Years after first encountering Virginia Woolf, for instance, it is impossible to separate the character of Mrs Ramsay in To the Lighthouse from the visual image of the woman in the red skirt on the cover. Long after Katherine Mansfield's celebrated swipe at EM Forster ("Forster never gets any further than warming the teapot. Feel this teapot. Is it not beautifully warm? Yes, but there ain't going to be no tea") Facetti produced, for Howards End, a cover image taken from Edward le Bas's Interior, showing a glum young woman becalmed among teacups and chintz sofas. The same author's A Room with a View came with a beautiful Dufy drawing of cypresses (though inappropriately French, rather than Italian) glimpsed through a window - a perfect image of Mediterranean light and freedom that would have stirred Lucy Honeychurch's cloistered heart.

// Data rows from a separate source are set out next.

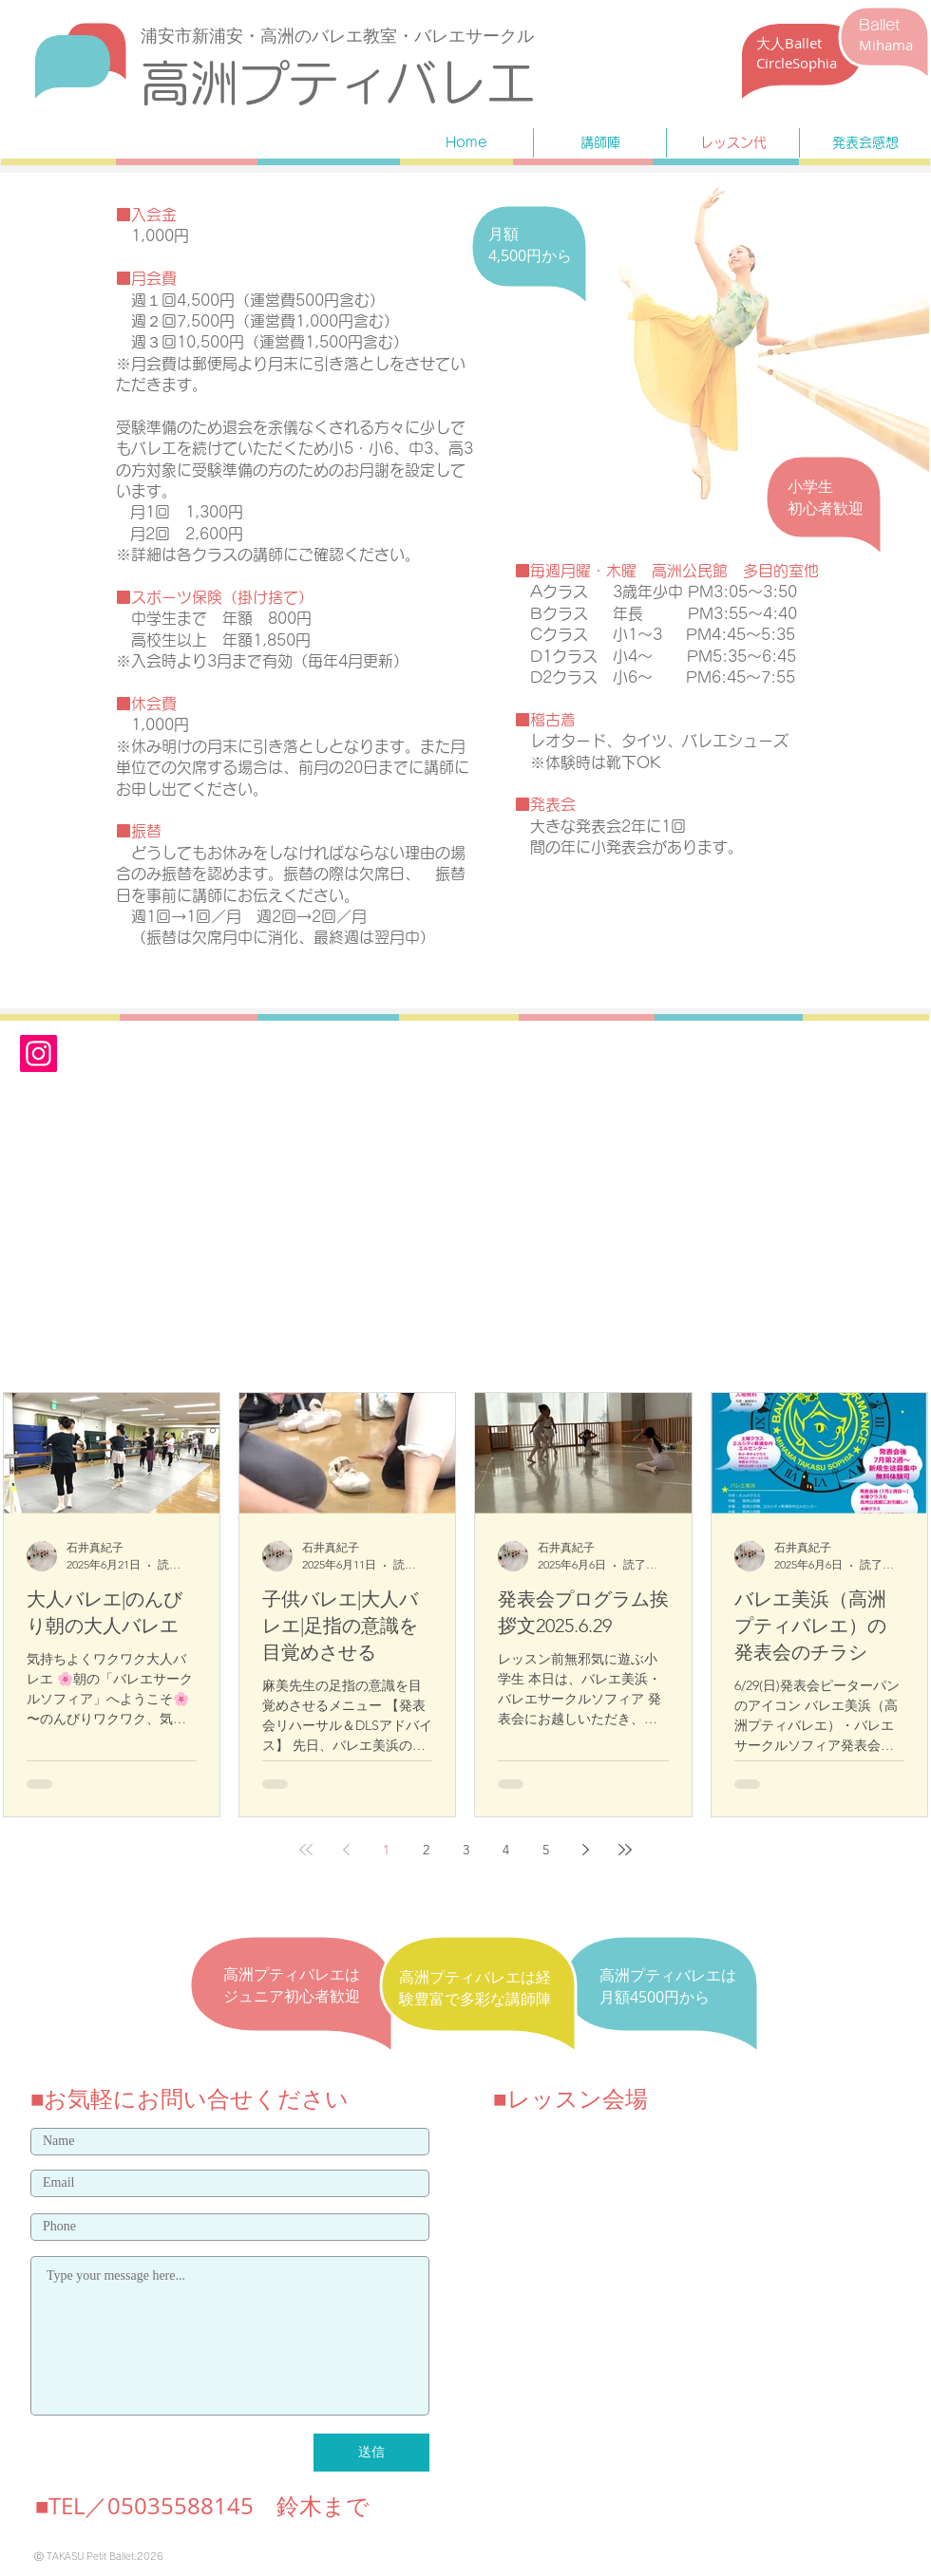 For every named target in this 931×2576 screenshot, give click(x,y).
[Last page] (625, 1850)
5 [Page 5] (545, 1849)
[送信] (371, 2453)
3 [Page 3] (466, 1849)
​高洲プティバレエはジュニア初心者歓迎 (291, 1984)
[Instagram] (38, 1053)
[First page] (306, 1850)
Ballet (880, 25)
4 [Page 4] (506, 1849)
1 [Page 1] (386, 1849)
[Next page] (585, 1850)
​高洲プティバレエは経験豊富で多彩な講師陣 (475, 1987)
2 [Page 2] (426, 1849)
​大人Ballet (789, 42)
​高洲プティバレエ (338, 82)
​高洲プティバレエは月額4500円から (667, 1985)
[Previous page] (346, 1850) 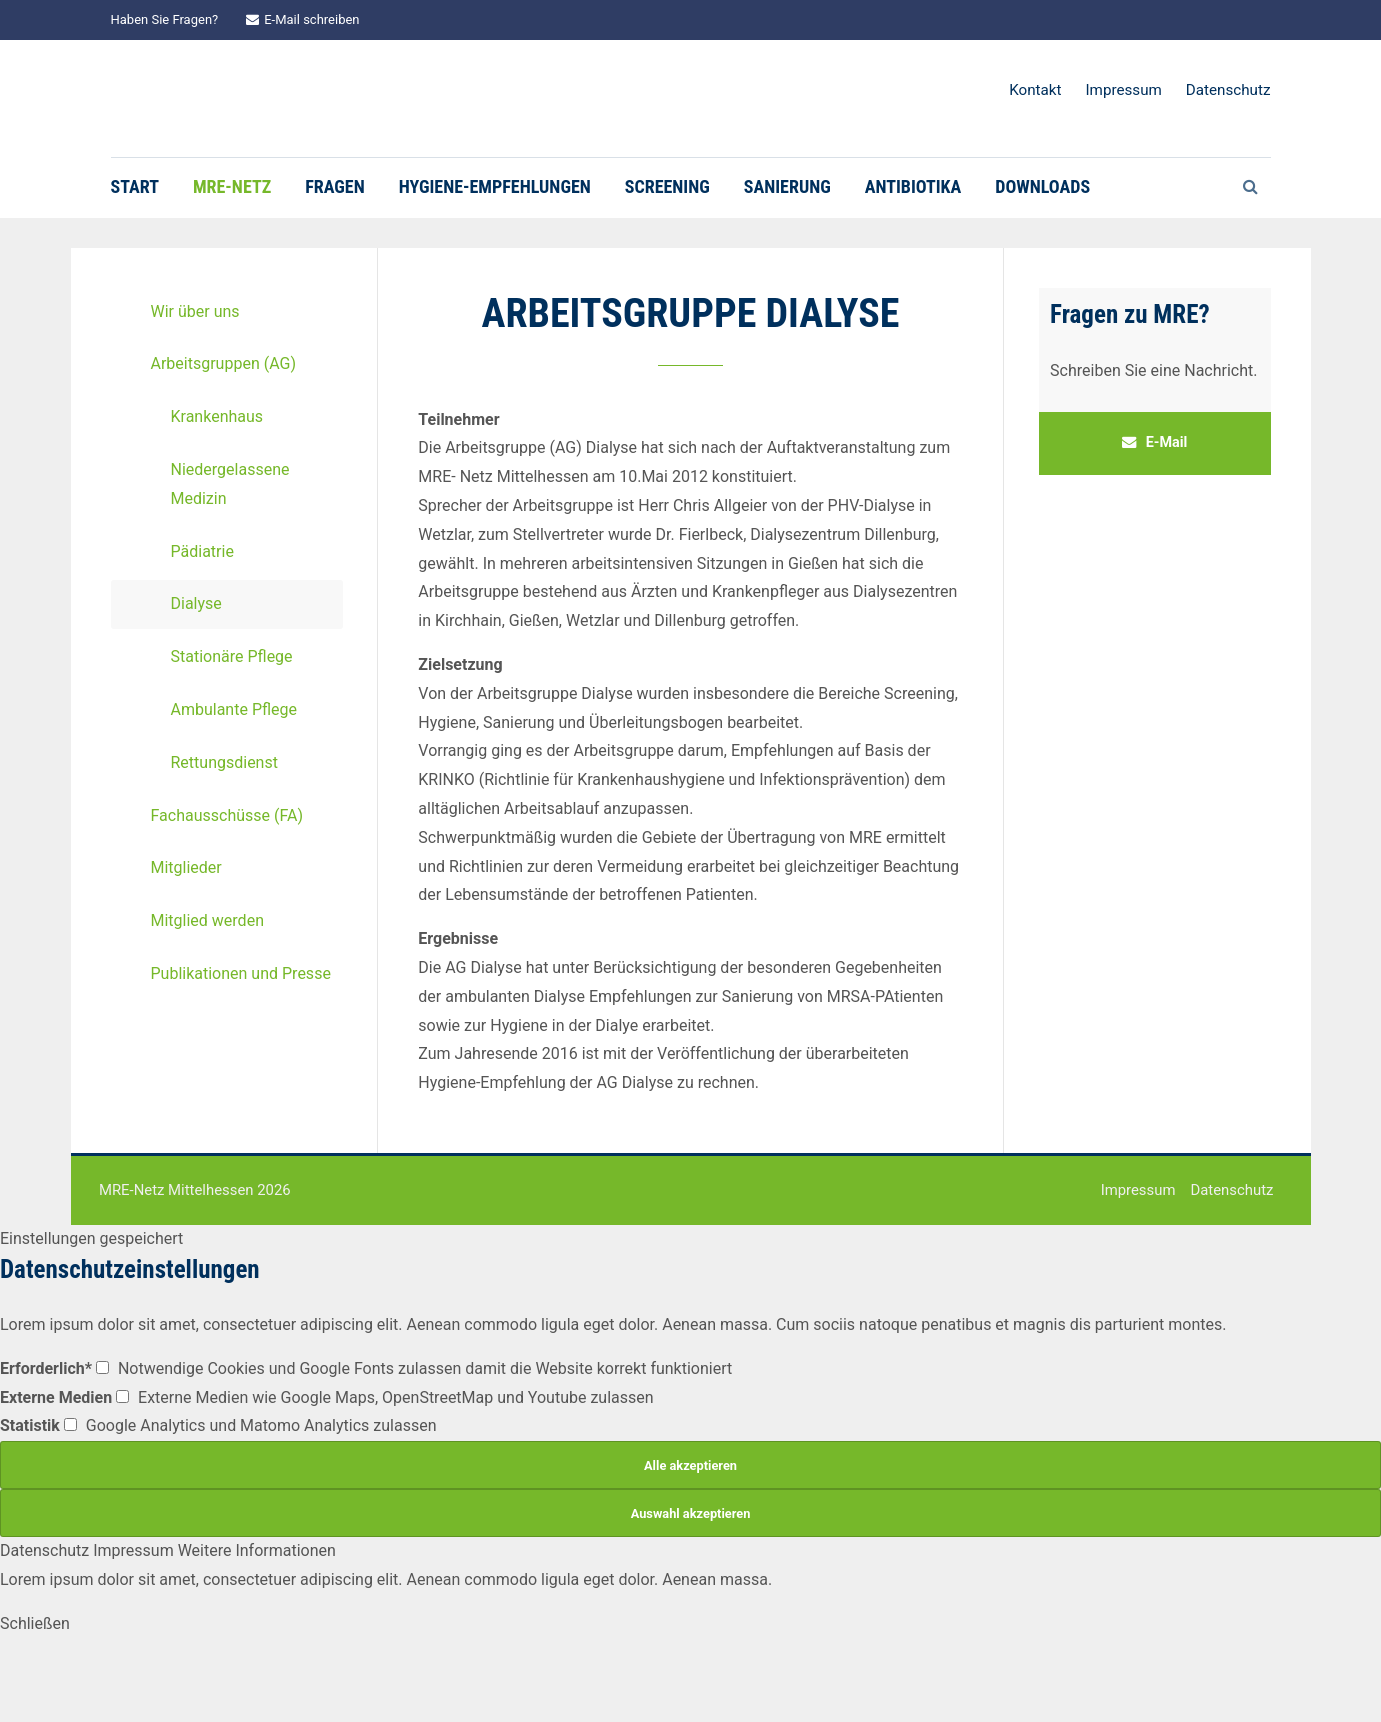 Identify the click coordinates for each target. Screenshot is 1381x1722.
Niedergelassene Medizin (230, 547)
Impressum (1123, 90)
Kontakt (1035, 90)
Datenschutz (1228, 90)
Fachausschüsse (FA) (227, 878)
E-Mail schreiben (302, 19)
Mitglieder (186, 931)
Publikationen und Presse (241, 1036)
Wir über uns (195, 374)
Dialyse (196, 667)
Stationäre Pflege (232, 720)
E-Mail (1155, 505)
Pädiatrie (202, 614)
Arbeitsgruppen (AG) (224, 427)
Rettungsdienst (224, 825)
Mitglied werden (207, 984)
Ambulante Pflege (234, 772)
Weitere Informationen (257, 1614)
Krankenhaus (217, 480) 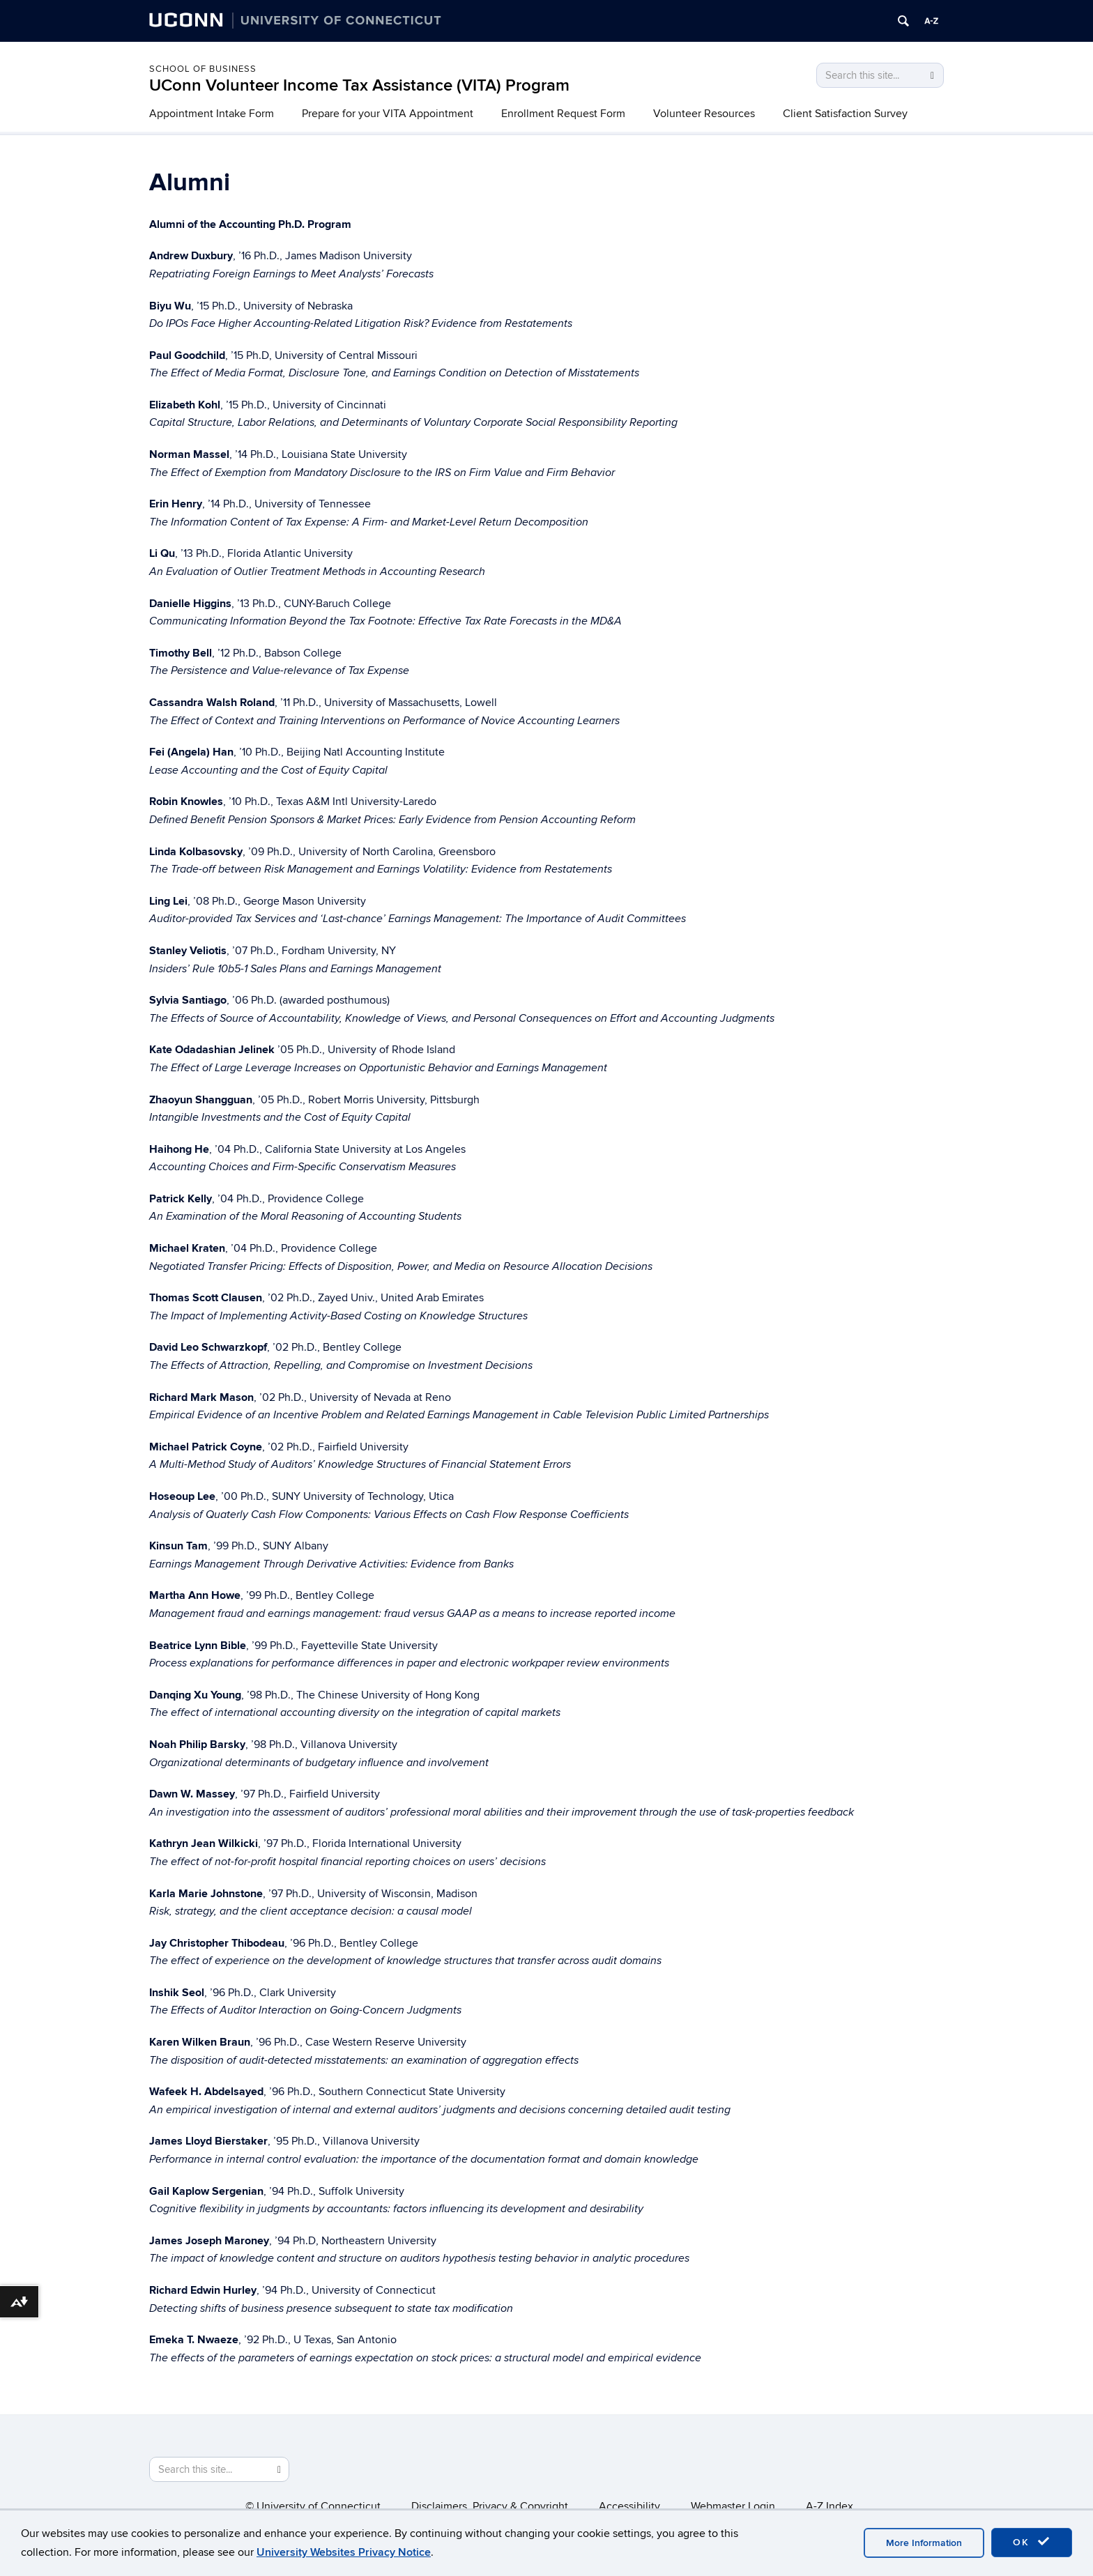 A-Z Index (829, 2506)
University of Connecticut (319, 2506)
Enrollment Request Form (563, 114)
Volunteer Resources (704, 114)
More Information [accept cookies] (924, 2543)
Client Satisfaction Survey (845, 114)
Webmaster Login (733, 2506)
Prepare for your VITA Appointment (387, 114)
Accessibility (629, 2506)
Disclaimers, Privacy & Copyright (489, 2506)
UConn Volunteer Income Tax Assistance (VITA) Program (359, 85)
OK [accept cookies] (1031, 2542)
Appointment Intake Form (211, 114)
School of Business (203, 69)
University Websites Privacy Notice (344, 2552)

For Orwell's Animal Farm, instead of a childish barnyard scene, he chose Miro's The Tilled Field, depicting horses, cows and dogs in spiky, Cubist disarray. Readers of Kafka's The Trial were prepared for the headache-inducing paranoia of the narrative by the sepia jacket image of a blank, unyielding mountainous stronghold (Ruins by Lotte B Prechner). Isherwood's Goodbye to Berlin - where the Sally Bowles of Cabaret first appears - is enriched by a George Grosz drawing of a rapacious landlord, a shower-capped poule de luxe and a selection of prison paraphernalia.

These were marvellous, eye-opening images that - no matter how incidental their relevance to the text - brought you face-to-face with art movements and painting styles that had rarely been seen outside European galleries. The jackets hinted at a richer cultural context that inspired you to find out more, as if you'd bought a painting without meaning to and become obsessed by it.

Sometimes you suspected Facetti of pretentiousness, and sometimes he just seemed plain wrong. Putting Leger's Mechanical Elements on the cover of Brave New World suggested that it was a futuristic novel about robotic technology, rather than a dystopian vision of baby farms and "feelie" cinemas. I never understood why Faulkner's The Sound and the Fury should feature an empty field with a windblown crucifix, in a novel full of vivid (and un-Christian) characters.

But none of this mattered a jot when you were young and building up a serious library. Penguins were the dernier cri of book style, even when there was nothing pictorial on the cover at all. (The Catcher in the Rye appeared in a sexy gunmetal blank because Salinger stipulated to all his publishers that there should be no illustration on it, anywhere, ever. Ulysses came out to noisy razzmatazz in 1969, with the cover (designed by Hans Schmoller) displaying just the title and author, in white reversed out of a black background: a stark emphasising of the pre-eminence of the word.

They were, as far as we were concerned, the real Western canon of literature, and we fell on each new consignment of Penguin Modern Classics with glee. Today, inspecting my shelves, I cannot explain or deny the frisson of excitement I get simply from looking at the grey-and-white spines of Camus's The Outsider, Norman Douglas's South Wind, Elias Canetti's Auto-da-Fé, Ronald Firbank's Valmouth and Other Stories. Forgive me if I give the spines a quick sniff - a warm, sweet, toffee scent with a fugitive whiff of cigar-box and pencil shavings.

It's the smell of cultural acquisition, of the time when you first opened up to the world of letters and the universe of benign influences that made you the person you became. Whatever technological mess Penguin have recently got themselves into, and however much you may hate the covers of their new Modern Classics editions of Robertson Davies, that's something for which three generations of readers will be eternally grateful.